As seen above it is 3! = 6. So in general you can arrange n people linearly in n! ways.

Now consider in the ways in which 3 people can be arrange circularly around a table. The attached picture shows 2 ways that are equivalent to each other: A-B-C is equivalent to B-C-A.

So only valid seating arrangements for 3 people are:
ABC (equivalent to BCA, CAB)
BAC (equivalent to CBA, ACB)

So only 2 ways are possible.

Think of equibvalent positions the following way: Equivalent positions are those where the seating positions (on right and left of any given person) is the same regardless of the actual chair the person in seated in.

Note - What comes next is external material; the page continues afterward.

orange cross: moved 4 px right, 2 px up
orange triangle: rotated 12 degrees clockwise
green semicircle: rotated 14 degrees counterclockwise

For n people seated around a table, every arrangement will have n-1 equivalent ways of arrangement. So n!/n = (n-1)! ways to seat n people circularly

Now in the given problem, there are 14 people - men and women must alternate so that no 2 women are seated next to each other.

You can select the 1st man-woman pair in 7x7 ways.
2nd man-woman pair in 6x6 ways
3rd man-woman pair in 5x5 ways
4th man-woman pair in 4x4 ways
5th man-woman pair in 3x3 ways
6th man-woman pair in 2x2 ways
7th man-woman pair in 1x1 ways

Also the man/woman couple can be arranged in 2 ways (man-woman) or (woman-man).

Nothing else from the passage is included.